Soon they won’t have to take their walks in the parkway.
A deadly Kensington intersection is getting a safety fix after a months-long push now that the state Department of Transportation has signed off on a safety plan for the crosswalk at Church Avenue and Ocean Parkway, where a 73-year-old woman was struck and killed by a tractor trailer earlier this summer. Pedestrian advocates say the overhaul will turn the terrifying crossing into a safe haven for foot traffic.
“These improvements will make a real difference for pedestrians who have to cross this intersection every day,” said Councilman Brad Lander (D–Park Slope).
The city transportation agency will soon build a pedestrian island where Prospect Expressway empties out at a wide, nine-lane intersection. The agency will also add zebra stripes to the crosswalk to make it more visible to approaching motorists and put up additional signs cautioning drivers.
Last week, Lander joined neighbors and safety advocates to deliver a petition with 800 signatures demanding the improvements to Gov. Cuomo and the state transportation agency. The councilman launched the campaign earlier this summer after Ngozi Agbim was run over by a truck turning right onto Prospect Expressway from Church Avenue as Agbim was attempting to cross.

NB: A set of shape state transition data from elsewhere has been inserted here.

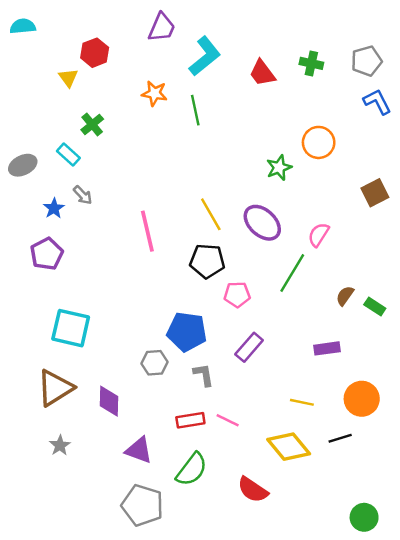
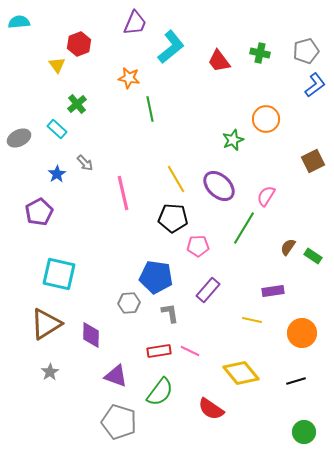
blue L-shape: (377, 102) -> (315, 85), turned 80
green line: (195, 110) -> (150, 109), moved
gray arrow: (83, 195) -> (85, 163), moved
blue star: (54, 208) -> (57, 174), moved
yellow line: (302, 402) -> (252, 320), moved
black line: (340, 438) -> (296, 381), moved

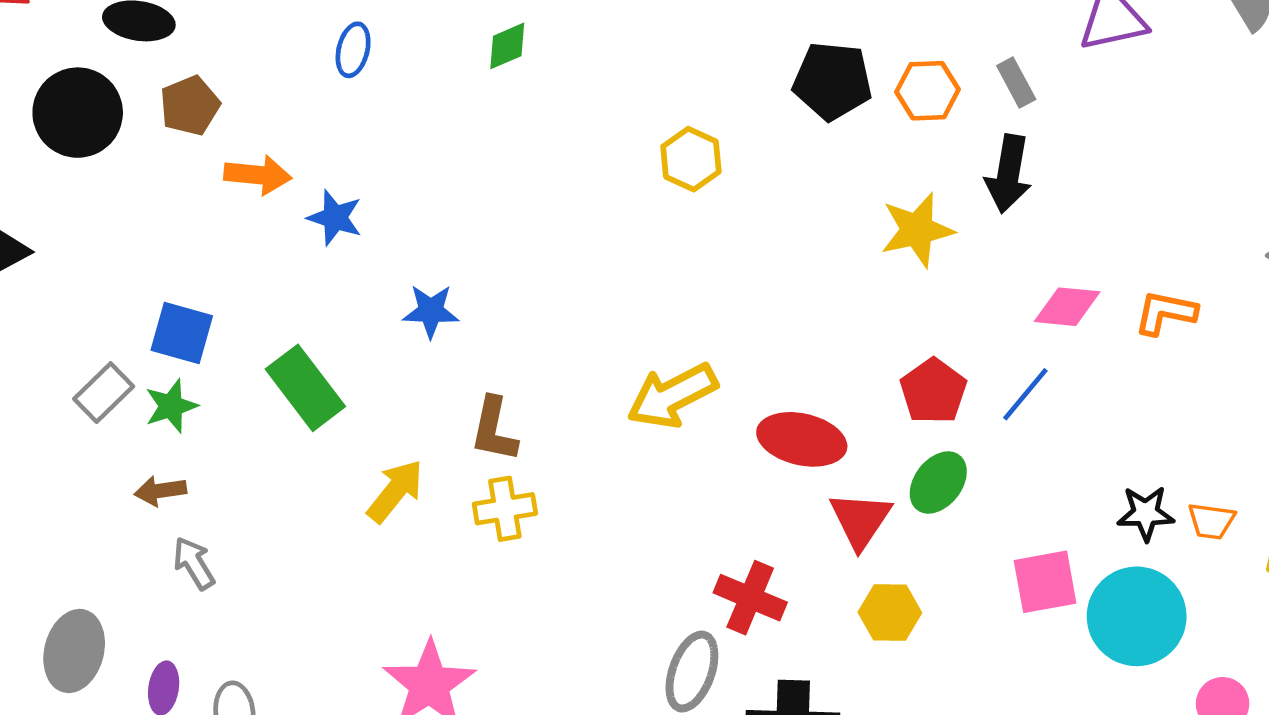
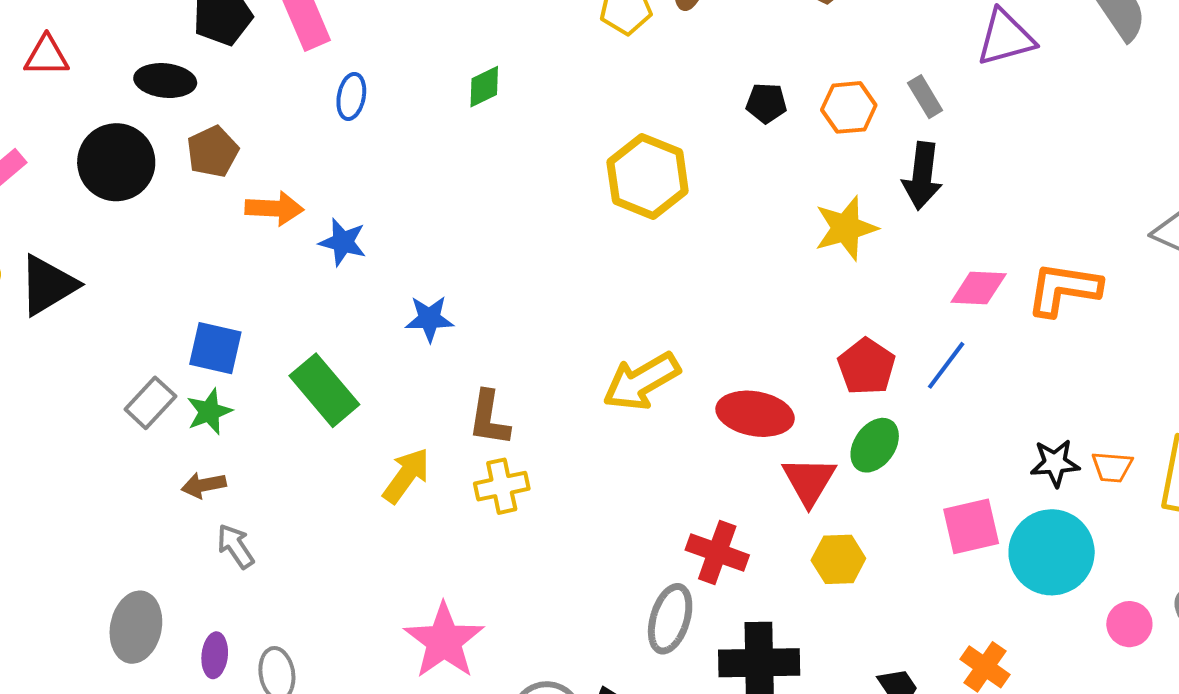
black pentagon: (832, 81) -> (766, 103), size x0.6
yellow hexagon: (691, 159) -> (648, 177), size x1.5
orange L-shape: (1165, 313) -> (1064, 289), size x1.4

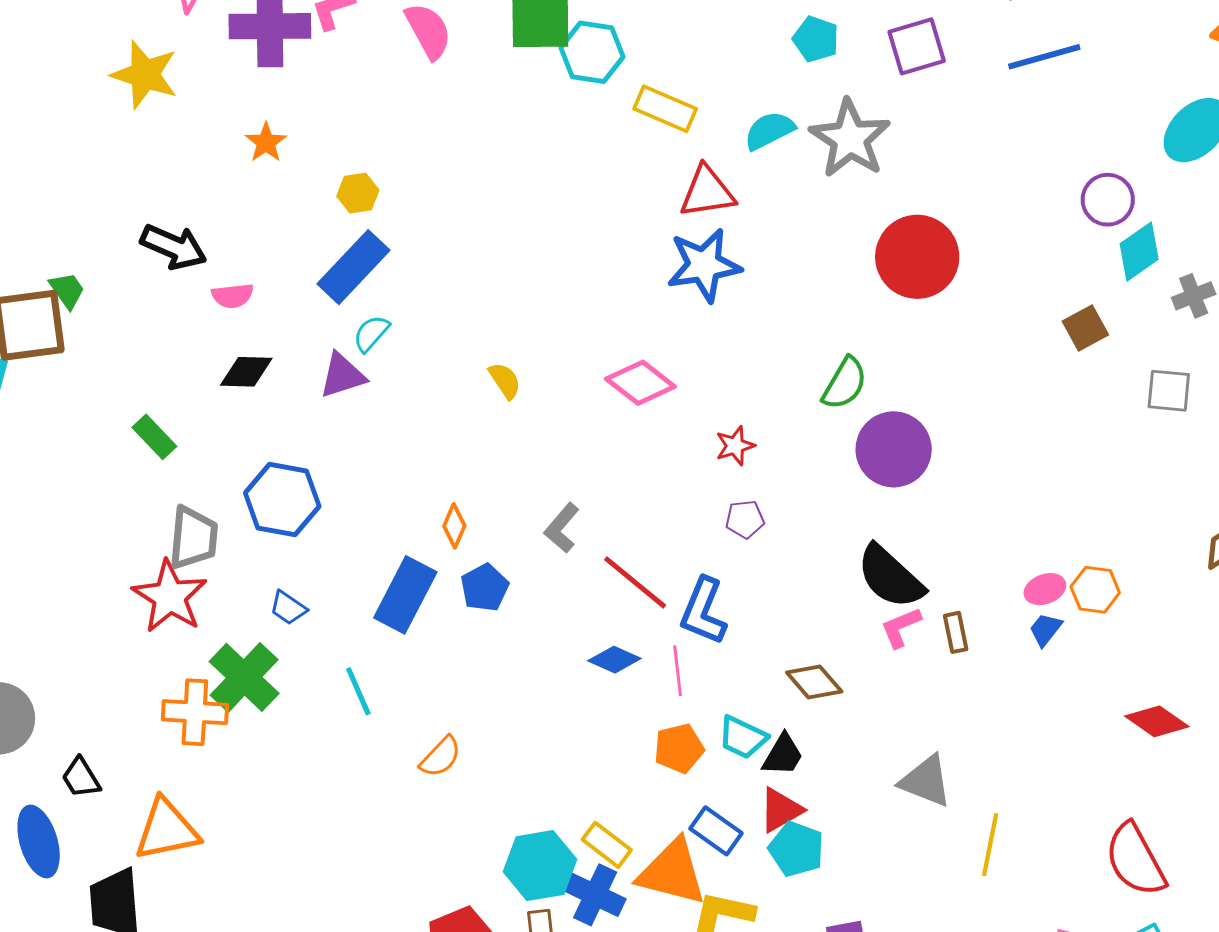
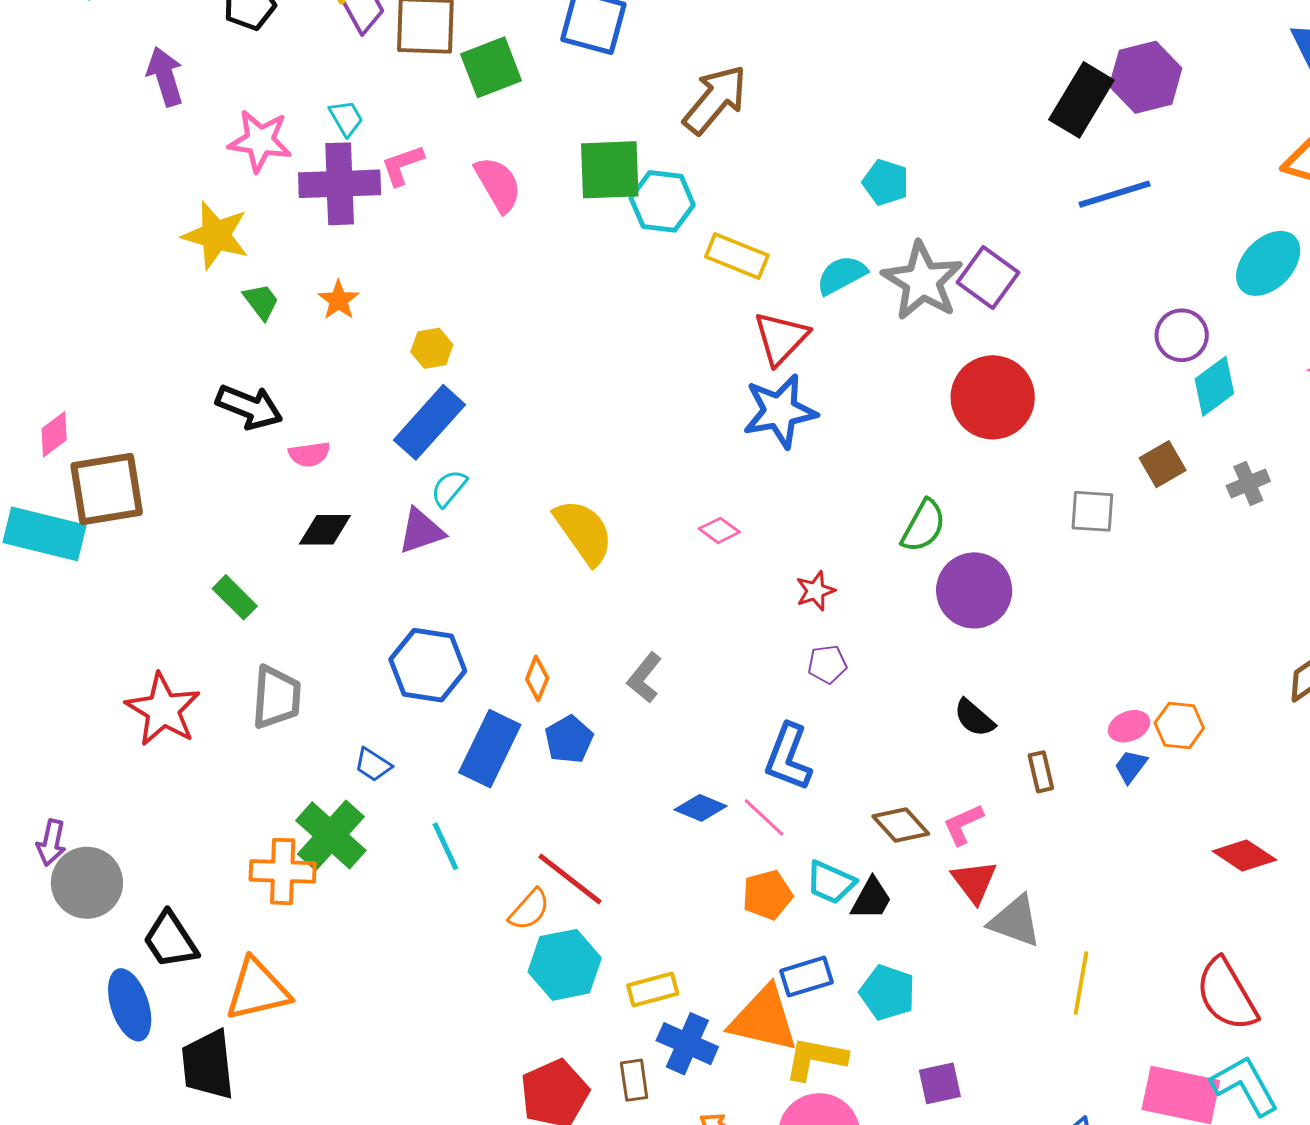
purple square: (917, 46) -> (988, 278), moved, turned -36
red triangle: (707, 192) -> (781, 338), turned -36
green trapezoid: (67, 290) -> (261, 302), moved
gray cross: (1194, 296) -> (1248, 483), moved
yellow semicircle: (505, 381) -> (584, 532), size x1.8
pink diamond: (640, 383) -> (719, 530), size x0.6
gray square: (1169, 391) -> (1092, 511), moved
blue hexagon: (282, 500) -> (428, 665), moved
black semicircle: (890, 577) -> (974, 718), size x0.6
red line: (635, 582) -> (570, 879), moved
red star: (170, 597) -> (163, 710), moved
pink L-shape: (901, 627) -> (963, 824), moved
pink line: (678, 671) -> (764, 817), turned -39
black trapezoid: (81, 778) -> (170, 940), size x1.4
red triangle: (781, 810) -> (974, 882), moved, turned -36
blue rectangle: (716, 831) -> (807, 977), turned -51
yellow rectangle: (607, 845) -> (653, 989), moved, turned -51
cyan hexagon: (540, 866) -> (565, 965), moved

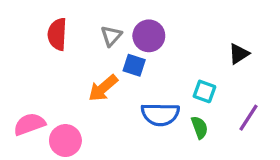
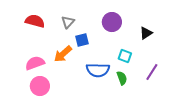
red semicircle: (57, 34) -> (35, 21), turned 102
purple circle: (149, 36) -> (112, 22), moved
blue square: (134, 65) -> (82, 40), turned -32
pink semicircle: (29, 124) -> (35, 63), moved

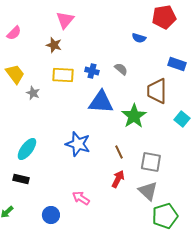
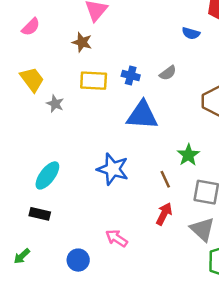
gray semicircle: (121, 69) -> (168, 73), turned 104
green star: (134, 116) -> (188, 155), moved, size x0.7

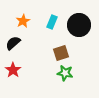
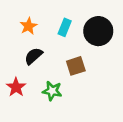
black semicircle: (13, 43) -> (33, 56), moved
green star: (65, 73) -> (52, 91), moved

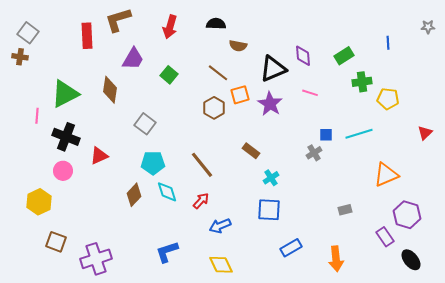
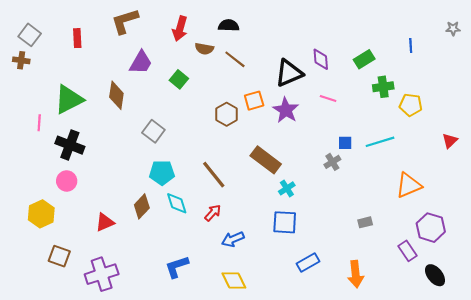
red rectangle: (87, 36) -> (77, 38), moved, size x0.7
brown semicircle: (238, 46) -> (204, 49), moved
brown line: (218, 73) -> (235, 59), moved
brown rectangle: (251, 151) -> (266, 160), size x1.6
red triangle: (99, 156) -> (105, 222), moved

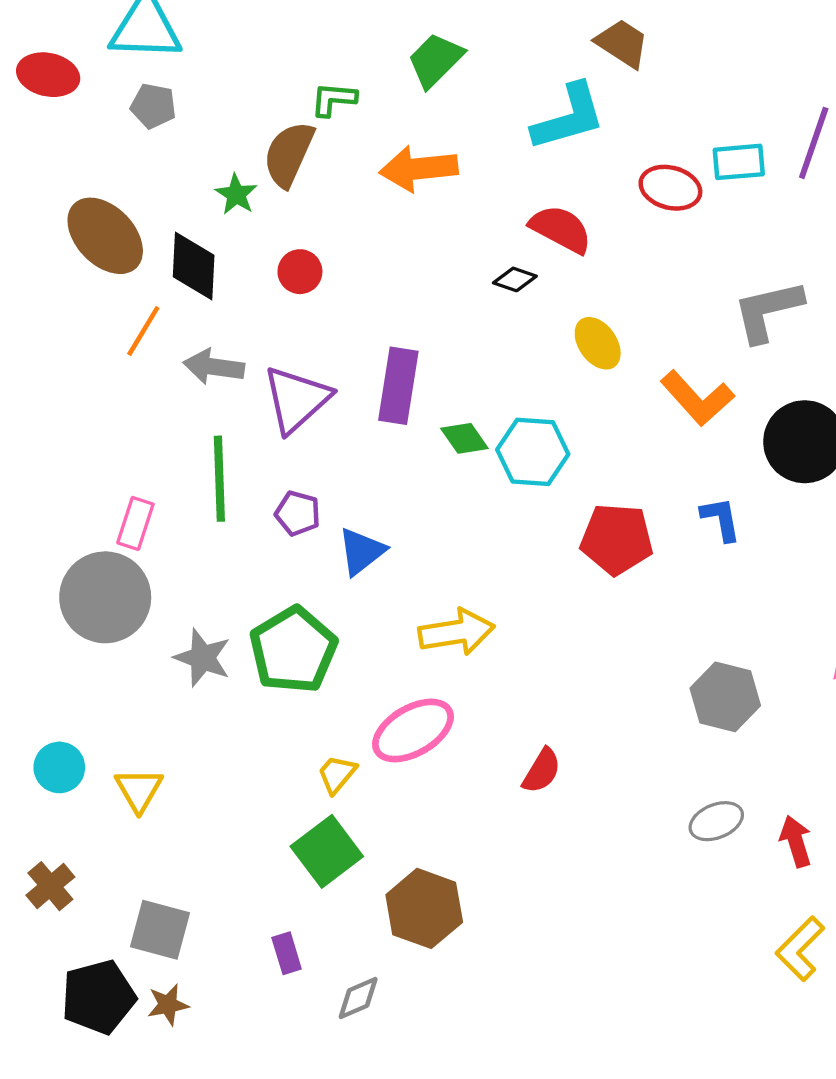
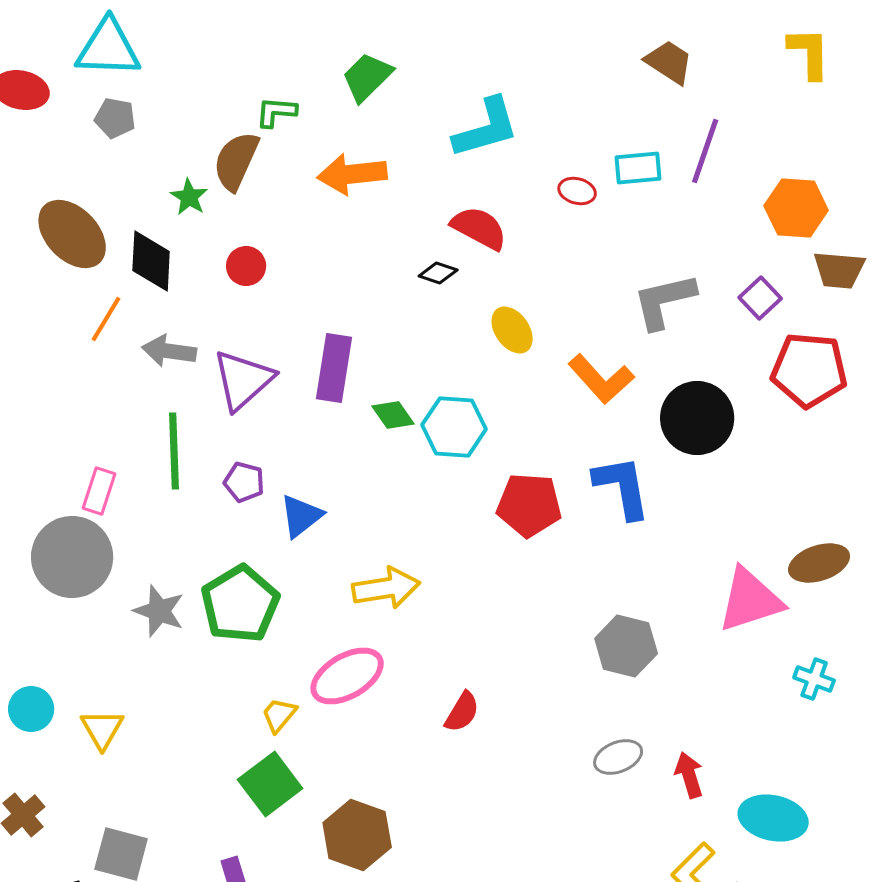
brown trapezoid: (622, 43) -> (669, 62), moved
red ellipse: (670, 188) -> (577, 191), size x0.7
blue L-shape: (721, 519) -> (622, 487), size x1.6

Kensington residents cheered the improvement plan they hope will help them avoid Agbim’s fate.
“I look forward to a safer way for my neighbors to cross this intersection,” said Kensington resident Neil Reilly.
The idea of safety upgrades for the crossing was a winner in Lander’s “participatory budgeting process,” which last year gave citizens the chance to choose how to spend $1 million in taxpayer funds by voting on a series of public improvement projects.
Lander allocated $200,000 for the safety measures, but the money went unspent because the state Department of Transportation deemed the original plan inadequate.
Transportation advocates said that the enhancements will definitely make the intersection safer to cross.
“[The thoroughfare] is essentially a highway in a densely pedestrian-rich part of the city, so these changes will send a strong signal to motorists that it is not a highway,” said Transportation Alternatives director Paul Steely White.
Last year, a transportation advocacy group designated Ocean Parkway as the borough’s most dangerous roadway for pedestrians, pointing to six walkers killed by cars on the boulevard between 2009 and 2011.
The Church Avenue intersection has proved especially deadly: four people died and 36 pedestrians and cyclists were injured there between 1995 and 2008, according to statistics provided by Transportation Alternatives.